Tiffany lifted her eyebrows, an expression that reminded Nicole of her own mother; disapproving.

“Maybe,” Tiffany continued, passing the cigarette to Nicole, “if you share, you’ll feel better. So, what’s up?”

“I don’t know,” Nicole said.

“You
do
know.”

“It’s embarrassing.”

“Worse than your thing about swine flu? Worse than when you thought the city was being attacked by terrorists and texted Josh, like, twenty times?”

“Fuck,” Nicole said. “I’m a freak.” She squeezed out a small laugh.

“Just tell me, dammit. I’m not going anywhere until you do.” Tiffany pulled the lit cigarette from Nicole’s hand. “No judging, promise.” She took a drag, squinting against the smoke as the tip blazed red.

“I’m happy,” Nicole started. “I mean, I know.” She nodded somberly. “I seem miserable. Josh reminds me that every day. But I swear. In many ways, this is the happiest I’ve ever felt.”

“But are they the ways that matter?” Tiffany asked as she reached over and patted Nicole’s wind-chilled hand. “Look, Nic, if there’s anyone out here that understands, it’s me? I’m broken, too. Remember? I should be on a ton of drugs!”

How did Tiffany know she had stopped taking her meds, Nicole thought. What if Tiffany outed her to Josh, motivated by what Tiffany would call
friendly concern
? Nicole imagined Tiffany’s slinking next to him, hooking her arm in his, whispering,
You know, Josh,
her hot breath in his ear,
I’m worried about Nic
.

Tiffany, Nicole thought, was not the frenemy any mom in her right mind would take on.
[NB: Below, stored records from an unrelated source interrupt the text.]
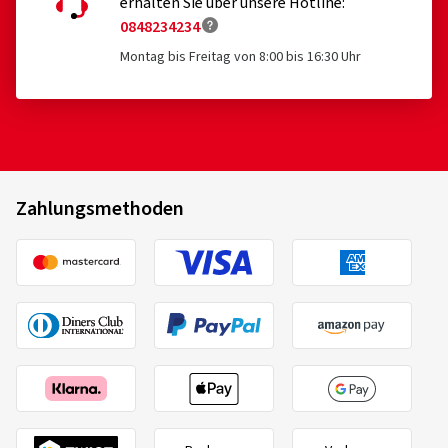
erhalten Sie über unsere Hotline:
0848234234
Montag bis Freitag von 8:00 bis 16:30 Uhr
Zahlungsmethoden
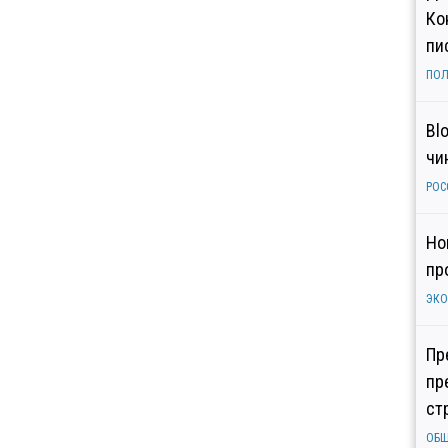
Ко
пи
ПОЛ
Bl
чи
РОС
Но
пр
ЭК
Пр
пр
ст
ОБ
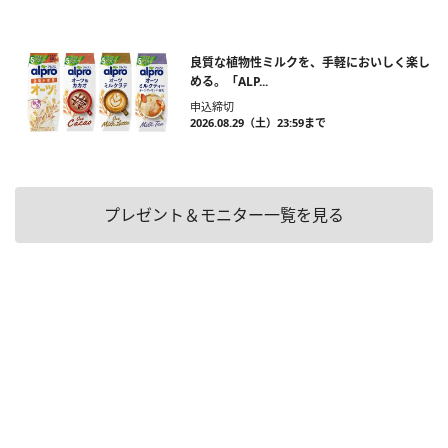
良質な植物性ミルクを、手軽においしく楽し
める。「ALP...
申込締切
2026.08.29（土）23:59まで
プレゼント＆モニター一覧を見る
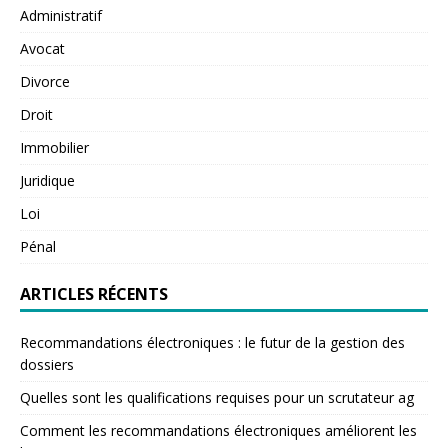
Administratif
Avocat
Divorce
Droit
Immobilier
Juridique
Loi
Pénal
ARTICLES RÉCENTS
Recommandations électroniques : le futur de la gestion des
dossiers
Quelles sont les qualifications requises pour un scrutateur ag
Comment les recommandations électroniques améliorent les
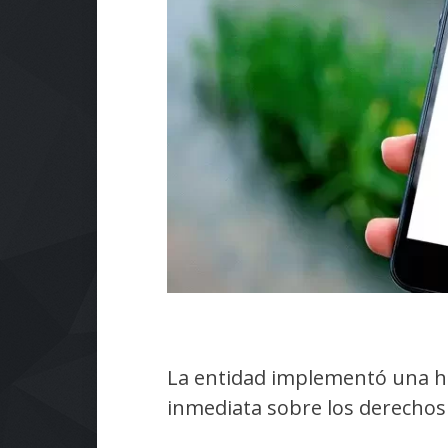
La entidad implementó una h
inmediata sobre los derechos 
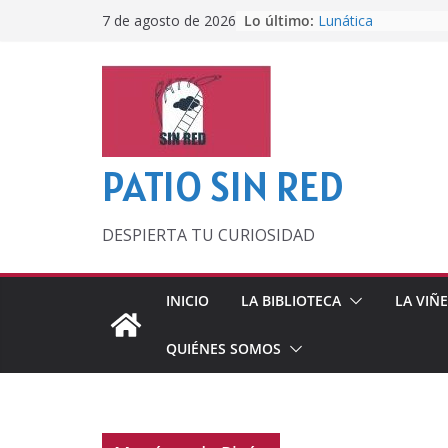
Saltar
Lo último:
Lunática
7 de agosto de 2026
al
Pero, hasta entonc
Por los viejos tiem
contenido
‘La broma infinita’
lecturas veraniegas
Otra del Mundial
PATIO SIN RED
DESPIERTA TU CURIOSIDAD
INICIO
LA BIBLIOTECA
LA VIÑ
QUIÉNES SOMOS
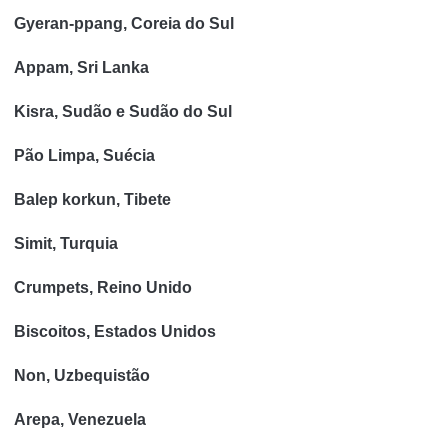
Gyeran-ppang, Coreia do Sul
Appam, Sri Lanka
Kisra, Sudão e Sudão do Sul
Pão Limpa, Suécia
Balep korkun, Tibete
Simit, Turquia
Crumpets, Reino Unido
Biscoitos, Estados Unidos
Non, Uzbequistão
Arepa, Venezuela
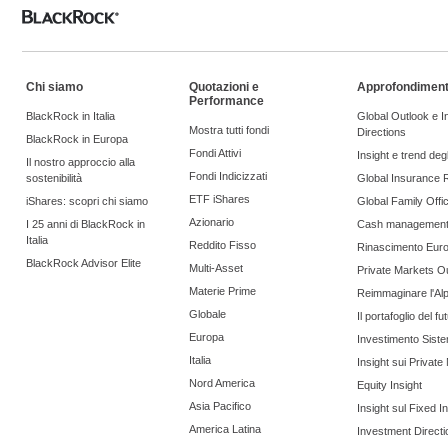
Chi siamo
Quotazioni e
Approfondiment
Performance
BlackRock in Italia
Global Outlook e 
Mostra tutti fondi
Directions
BlackRock in Europa
Fondi Attivi
Insight e trend degli
Il nostro approccio alla
Fondi Indicizzati
sostenibilità
Global Insurance 
ETF iShares
iShares: scopri chi siamo
Global Family Offi
Azionario
I 25 anni di BlackRock in
Cash managemen
Italia
Reddito Fisso
Rinascimento Eur
BlackRock Advisor Elite
Multi-Asset
Private Markets O
Materie Prime
Reimmaginare l'Al
Globale
Il portafoglio del fu
Europa
Investimento Siste
Italia
Insight sui Private
Nord America
Equity Insight
Asia Pacifico
Insight sul Fixed 
America Latina
Investment Directi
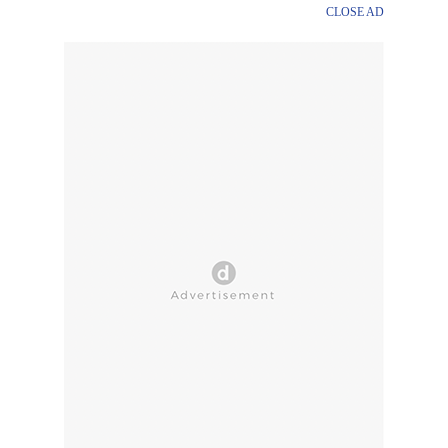
CLOSE AD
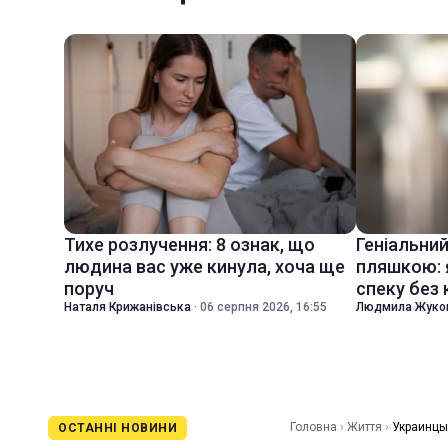
Тихе розлучення: 8 ознак, що
Геніальни
людина вас уже кинула, хоча ще
пляшкою: 
поруч
спеку без
Наталя Крижанівська
·
06 серпня 2026, 16:55
Людмила Жуко
Головна
›
Життя
›
Украинцы
ОСТАННІ НОВИНИ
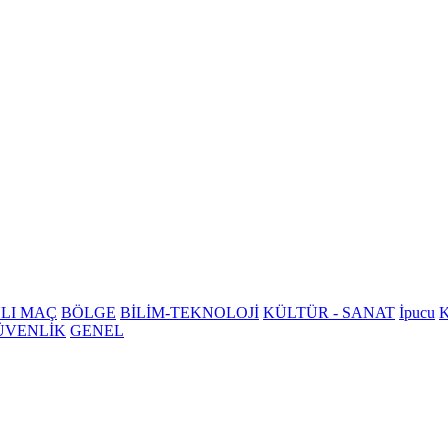
LI MAÇ
BÖLGE
BİLİM-TEKNOLOJİ
KÜLTÜR - SANAT
İpucu
K
ÜVENLİK
GENEL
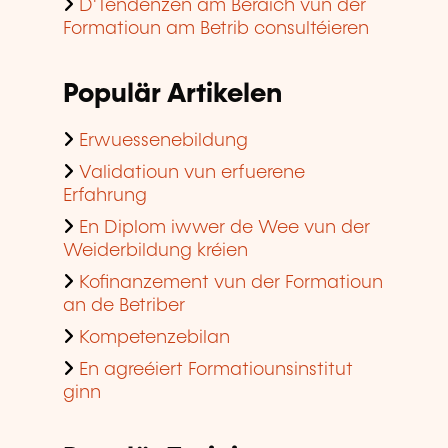
D'Tendenzen am Beräich vun der
Formatioun am Betrib consultéieren
Populär Artikelen
Erwuessenebildung
Validatioun vun erfuerene
Erfahrung
En Diplom iwwer de Wee vun der
Weiderbildung kréien
Kofinanzement vun der Formatioun
an de Betriber
Kompetenzebilan
En agreéiert Formatiounsinstitut
ginn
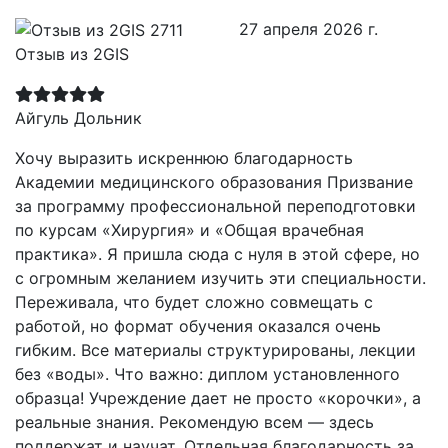
27 апреля 2026 г.
Отзыв из 2GIS
Айгуль Дольник
Хочу выразить искреннюю благодарность
Академии медицинского образования Призвание
за программу профессиональной переподготовки
по курсам «Хирургия» и «Общая врачебная
практика». Я пришла сюда с нуля в этой сфере, но
с огромным желанием изучить эти специальности.
Переживала, что будет сложно совмещать с
работой, но формат обучения оказался очень
гибким. Все материалы структурированы, лекции
без «воды». Что важно: диплом установленного
образца! Учреждение дает не просто «корочки», а
реальные знания. Рекомендую всем — здесь
поддержат и научат. Отдельная благодарность за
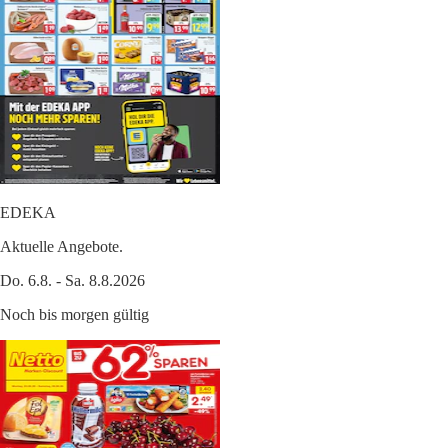
EDEKA
Aktuelle Angebote.
Do. 6.8. - Sa. 8.8.2026
Noch bis morgen gültig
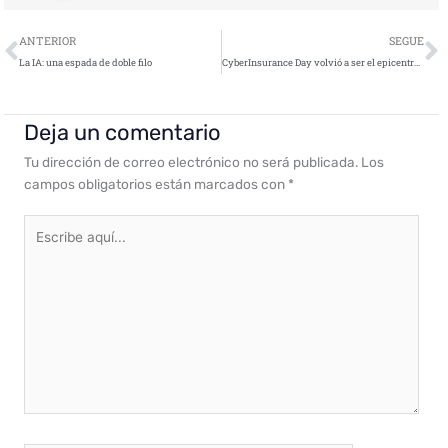
Ant
S
ANTERIOR
SEGUE
La IA: una espada de doble filo
CyberInsurance Day volvió a ser el epicentro del sector de la ciberseguridad y los seguros ante cerca de 200 asistentes
Deja un comentario
Tu dirección de correo electrónico no será publicada.
Los
campos obligatorios están marcados con
*
Escribe
aquí...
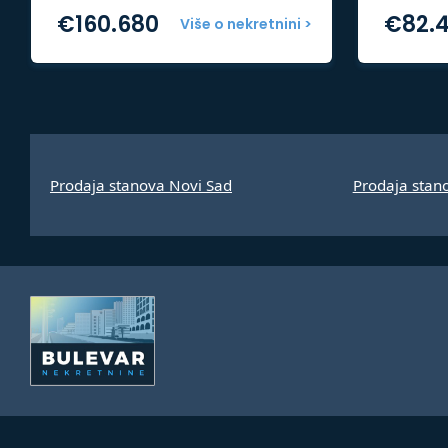
€
160.680
€
82.
Više o nekretnini >
Prodaja stanova Novi Sad
Prodaja stan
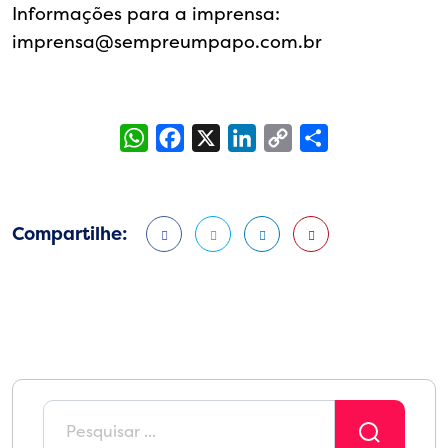
Informações para a imprensa:
imprensa@sempreumpapo.com.br
WhatsApp
Facebook
X
LinkedIn
Copy
Share
Link
Compartilhe:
“I’m sorry,” Nicole blurted.

“What’s there to be sorry about?”

Tiffany pulled the crushed pack of American Spirits from the jacket pocket. She tapped two cigarettes out, tucked one between her puffy lips, gave the other to Nicole, and tossed the empty pack over the seawall.

Nicole stopped herself from mentioning pollution.

“I’ve been meaning to text you about last week,” Nicole said. “You know.” She paused. “The thing at the bar. With Susanna.”

“Pregnant women,” Tiffany said with a huff. “They’re certifiable.”

“Susanna was just”—Nicole paused—“so upset. You know how she is. Always mommying everyone.”

Tiffany mumbled something Nicole couldn’t hear.

Nicole continued, “She thought that—maybe—you were drunk. Vulnerable. That the guy was going to take advantage of you. And I got caught in the middle.”

What Nicole didn’t say was that they’d all been on Susanna’s side. Susanna had been the only one brave enough to tell Tiffany she’d had too many Cosmos, she was being loud, she was embarrassing them on this one night they’d all managed to get sitters or secure husbands to watch the kids, after they had squeezed into their
before children
clothes and straightened their hair and tweezed their eyebrows and shaved their legs in anticipation of Girls’ Night Out.

Nicole was anxious to change the subject now that she’d performed her apology, and she felt that shivering sense that time was both slowing down and speeding up, a precursor to her panic attacks.